MechRL: Reinforcement Learning Agents Perform Circuit Discovery for Mechanistic Interpretability
This work provides a general, automated method for circuit discovery in transformer language models, reducing the need for bespoke analytical pipelines for each new task.
The authors reformulate circuit discovery in transformer language models as a reinforcement learning problem, where a PPO agent learns to identify causally important attention heads by performing zero-ablation actions. The agent achieves oracle-level performance on training tasks (induction and IOI) and recovers 96% of the oracle ceiling on a held-out task (docstring completion) without task-specific signal, while its discovered heads align with known mechanistic circuits.

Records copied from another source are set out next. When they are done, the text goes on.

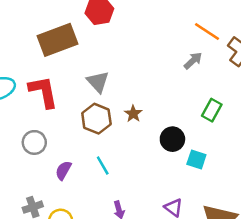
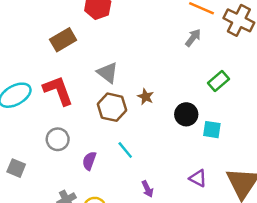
brown rectangle: (57, 40) -> (63, 40), size x0.7
green rectangle: (212, 110) -> (218, 81), turned 30

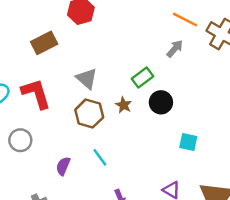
green rectangle: (218, 81) -> (143, 78), moved
black circle: (186, 114) -> (161, 102), moved
gray circle: (58, 139) -> (20, 140), moved

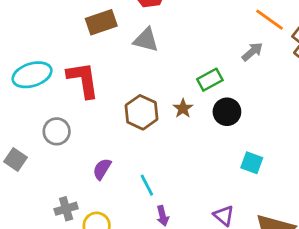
gray triangle: (87, 79) -> (146, 40), moved, turned -35
cyan line: (100, 157) -> (147, 185), moved

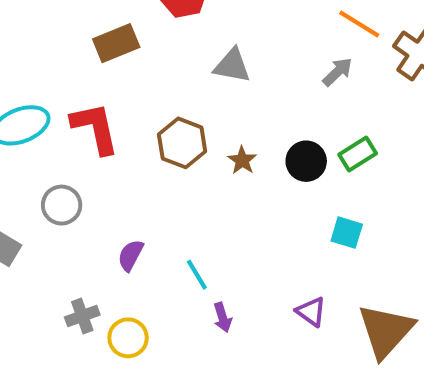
gray triangle: (146, 40) -> (232, 66), moved
green rectangle: (210, 80) -> (358, 154), moved
brown hexagon: (141, 112) -> (182, 143), moved

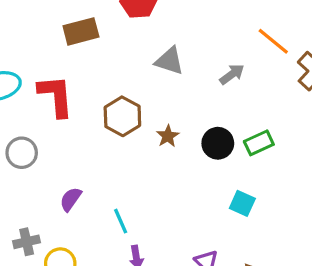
gray arrow: (337, 72) -> (232, 74), moved

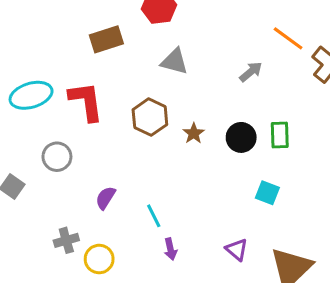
gray triangle: (170, 61) -> (174, 61), moved
green rectangle: (259, 143) -> (280, 135), turned -64

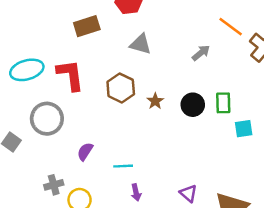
gray circle: (57, 157) -> (47, 119), size x1.4
cyan square: (267, 193) -> (244, 129), moved, turned -30
cyan line: (154, 216) -> (123, 166), turned -66

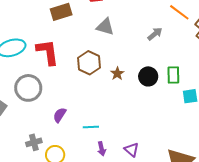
purple triangle: (188, 193) -> (132, 150), moved

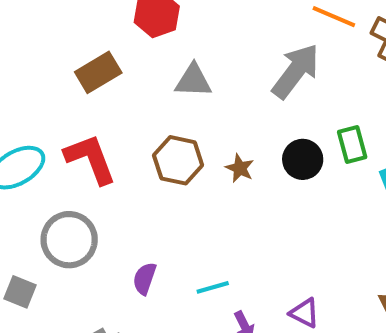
gray arrow: (155, 34) -> (296, 71), size x1.8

Mechanistic interpretability has identified small sets of attention heads that implement specific behaviours in transformer language models, but recovering these circuits typically requires a bespoke analytical pipeline for each new task. We recast circuit discovery as a reinforcement-learning problem. An agent operates over the 144 attention heads of GPT-2 small as a discrete action space; each action triggers a zero-ablation and a contrastive reward that subtracts the ablation's damage to general next-token prediction from its damage to the target task. A single PPO policy, trained on two tasks (induction and IOI) in a vectorised multi-task environment, attains the per-episode oracle on both training tasks and on a held-out third task (docstring completion). Its preferred heads coincide with the canonical heads of established literature on precisely the axes those papers identify as causally non-redundant under single-head ablation; the categories they identify as redundant are correctly de-prioritised by the agent. On the held-out task, best-of-five planning recovers 96\% of the oracle ceiling with no task signal supplied at evaluation. These results indicate that reinforcement learning over causal interventions is a viable, transferable substrate for identifying the single-head bottlenecks of mechanistic circuits, complementary to existing path-patching approaches.